The problem with 40 is that the only Egyptian ways of expressing it are:

4+4+8+8+8+8
4+5+5+8+8+10
4+6+6+6+6+12
5+5+5+5+10+10

But 1/6 + 1/6 is in fact a partial sum of 1/3, so we can go lower than 41 as the first such expressible number.

33 through 39 are expressible as:

3 + 3 + 9 + 9 + 9
3 + 3 + 8 + 8 + 12
3 + 4 + 4 + 12 + 12
3 + 3 + 6 + 12 + 12
3 + 3 + 6 + 10 + 15
3 + 4 + 4 + 9 + 18
3 + 3 + 6 + 9 + 18

and 29 through 32 as:

2 + 3 + 12 + 12
2 + 3 + 10 + 15
2 + 4 + 5 + 20  (the first need for 1/2 in this)
2 + 3 + 9 + 18

but 26 through 28 can be expressed:

4 + 4 + 6 + 6 + 6 = 26
3 + 6 + 6 + 6 + 6 = 27
4 + 4 + 4 + 8 + 8 = 28 and
4 + 4 + 5 + 5 + 10 = 28 also

with subsets whose reciprocals add to 1/2 or 1/3.

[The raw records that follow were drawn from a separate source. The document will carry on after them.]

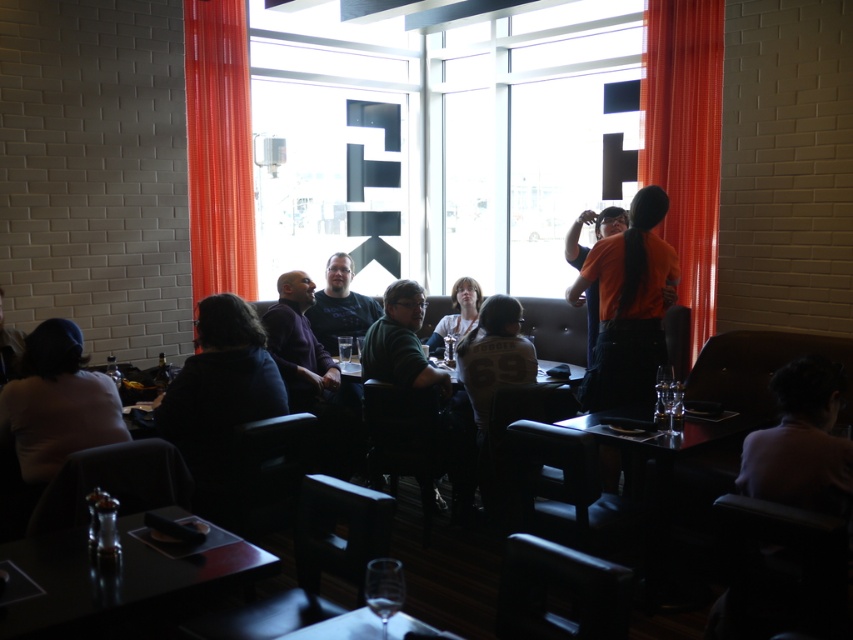 Which is behind, point (22, 353) or point (306, 340)?

Point (306, 340)

Does light pink fabric shirt at lower left appear under dark purple sweater at center?

Yes.

Does point (53, 371) come closer to viewer compared to point (332, 387)?

Yes.

Where is `light pink fabric shirt at lower left`? The image size is (853, 640). light pink fabric shirt at lower left is located at coordinates (57, 403).

Is orange fabric shirt at right behind light pink fabric shirt at lower left?

Yes, orange fabric shirt at right is behind light pink fabric shirt at lower left.

Is point (643, 212) behind point (68, 332)?

That is True.

Locate an element on the screen. The width and height of the screenshot is (853, 640). orange fabric shirt at right is located at coordinates (628, 305).

Is dark purple sweater at center below matte black table at center?

No.

Does dark purple sweater at center have a greater height compared to matte black table at center?

Indeed, dark purple sweater at center has a greater height compared to matte black table at center.

Where is `dark purple sweater at center`? dark purple sweater at center is located at coordinates pyautogui.click(x=299, y=342). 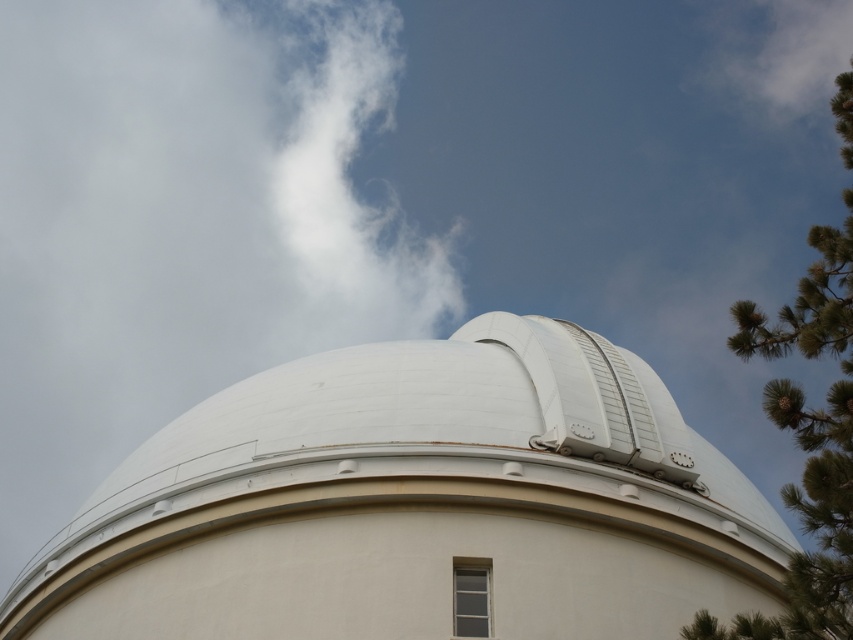 Question: Does white smooth dome at center appear under white fluffy cloud at upper left?

Choices:
 (A) yes
 (B) no

Answer: (A)

Question: Can you confirm if white smooth dome at center is positioned above white fluffy cloud at upper left?

Choices:
 (A) yes
 (B) no

Answer: (B)

Question: Can you confirm if white smooth dome at center is thinner than white fluffy cloud at upper left?

Choices:
 (A) yes
 (B) no

Answer: (B)

Question: Among these objects, which one is nearest to the camera?

Choices:
 (A) white smooth dome at center
 (B) white fluffy cloud at upper left

Answer: (A) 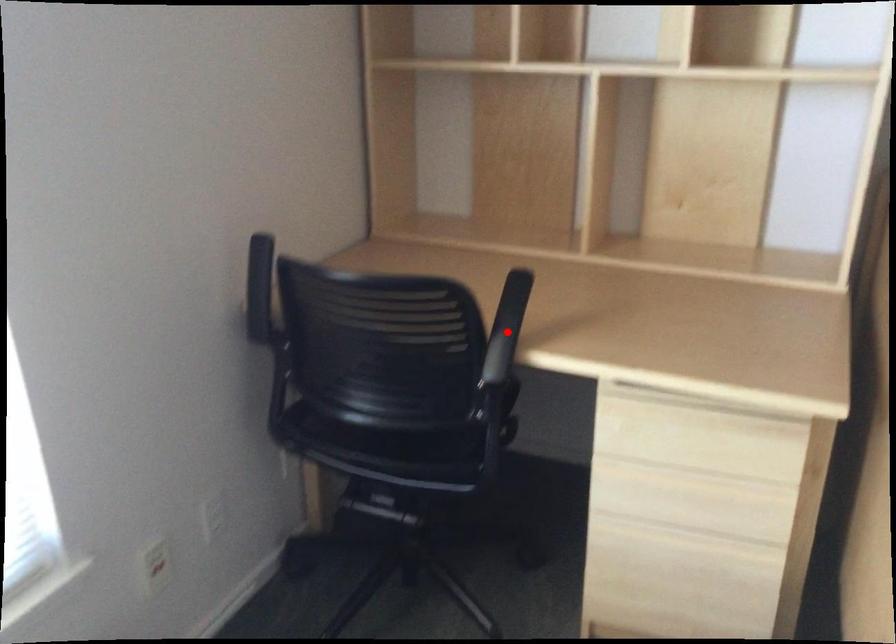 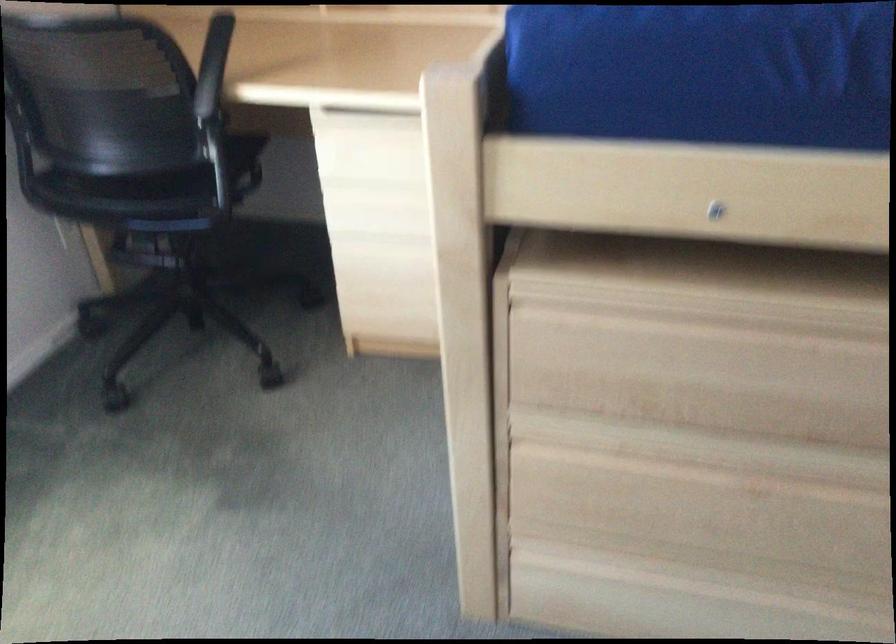 Where in the second image is the point corresponding to the highlighted location from the first image?

(212, 66) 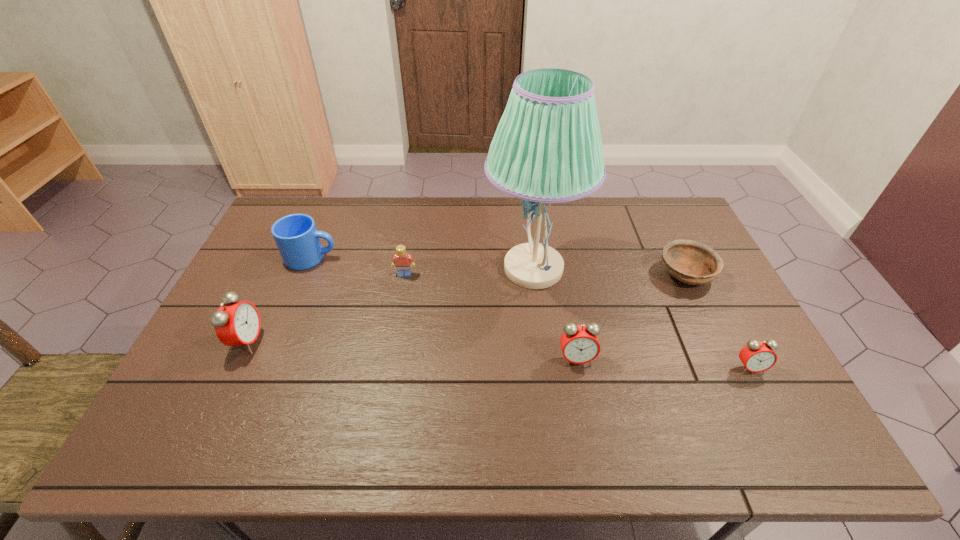 Locate an element on the screen. This screenshot has width=960, height=540. vacant area situated on the front-facing side of the rightmost alarm clock is located at coordinates (762, 394).

At what (x,y) coordinates should I click in order to perform the action: click on vacant space situated 0.230m on the back of the bowl. Please return your answer as a coordinate pair (x, y). This screenshot has width=960, height=540. Looking at the image, I should click on (657, 214).

This screenshot has width=960, height=540. Identify the location of vacant space situated 0.130m on the side of the mug with the handle. (378, 258).

Image resolution: width=960 pixels, height=540 pixels. Identify the location of free space located on the front of the lamp. (543, 347).

Where is `vacant region located 0.050m on the front-facing side of the fifth object from right to left`? vacant region located 0.050m on the front-facing side of the fifth object from right to left is located at coordinates (402, 289).

Find the location of a particular element. Image resolution: width=960 pixels, height=540 pixels. object that is at the far edge is located at coordinates (547, 148).

At what (x,y) coordinates should I click in order to perform the action: click on alarm clock that is at the left edge. Please return your answer as a coordinate pair (x, y). Looking at the image, I should click on (237, 323).

Locate an element on the screen. mug positioned at the left edge is located at coordinates (296, 236).

Where is `alarm clock positioned at the right edge`? This screenshot has width=960, height=540. alarm clock positioned at the right edge is located at coordinates (757, 356).

I want to click on bowl present at the right edge, so click(691, 262). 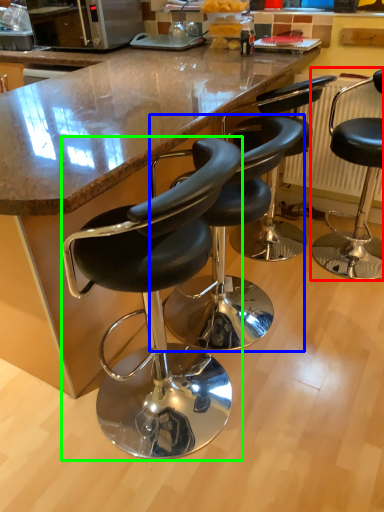 Question: Estimate the real-world distances between objects in this image. Which object is farther from chair (highlighted by a red box), chair (highlighted by a blue box) or chair (highlighted by a green box)?

Choices:
 (A) chair
 (B) chair

Answer: (B) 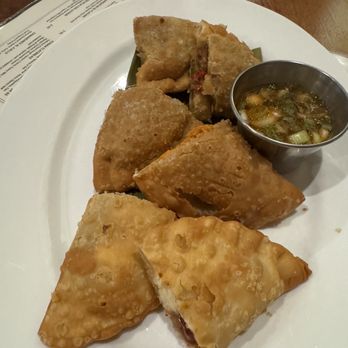 You are a GUI agent. You are given a task and a screenshot of the screen. Output one action in this format:
    pyautogui.click(x=<x>, y=<y>)
    Task: Click on the white dinner plate
    The width and height of the screenshot is (348, 348).
    Given the screenshot: What is the action you would take?
    pyautogui.click(x=319, y=298) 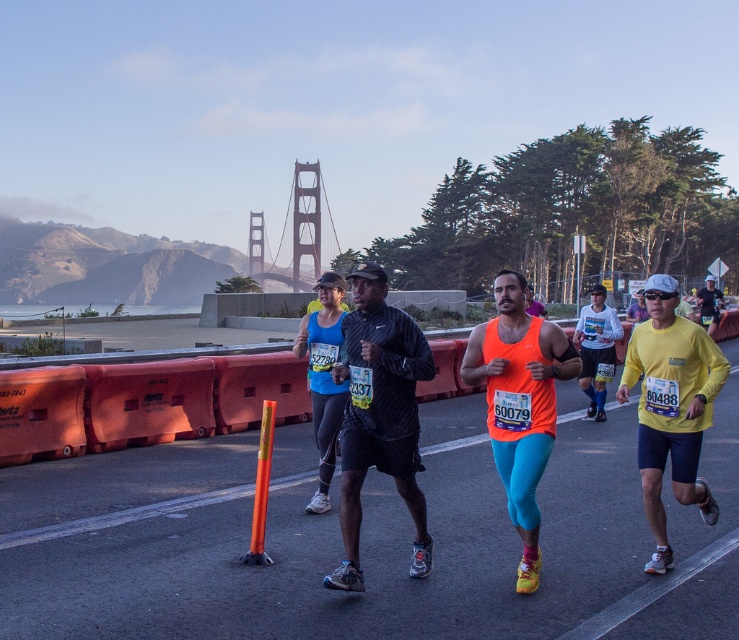 You are a photographer positioned at the center of the bridge, aiming to capture the yellow fabric shirt at right in your shot. Based on its 2D coordinates, where should you point your camera relative to your current position?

25 stops us from going lower as its only Egyptian representation is

5 + 5 + 5 + 5 + 5

Conjecture 2:

So far as I can see, the only prime factors used in any of the numbers above, including the multiples and the added numbers used to extend the list, are 2, 3, 5 and 7. That would seem to be the finite set sought.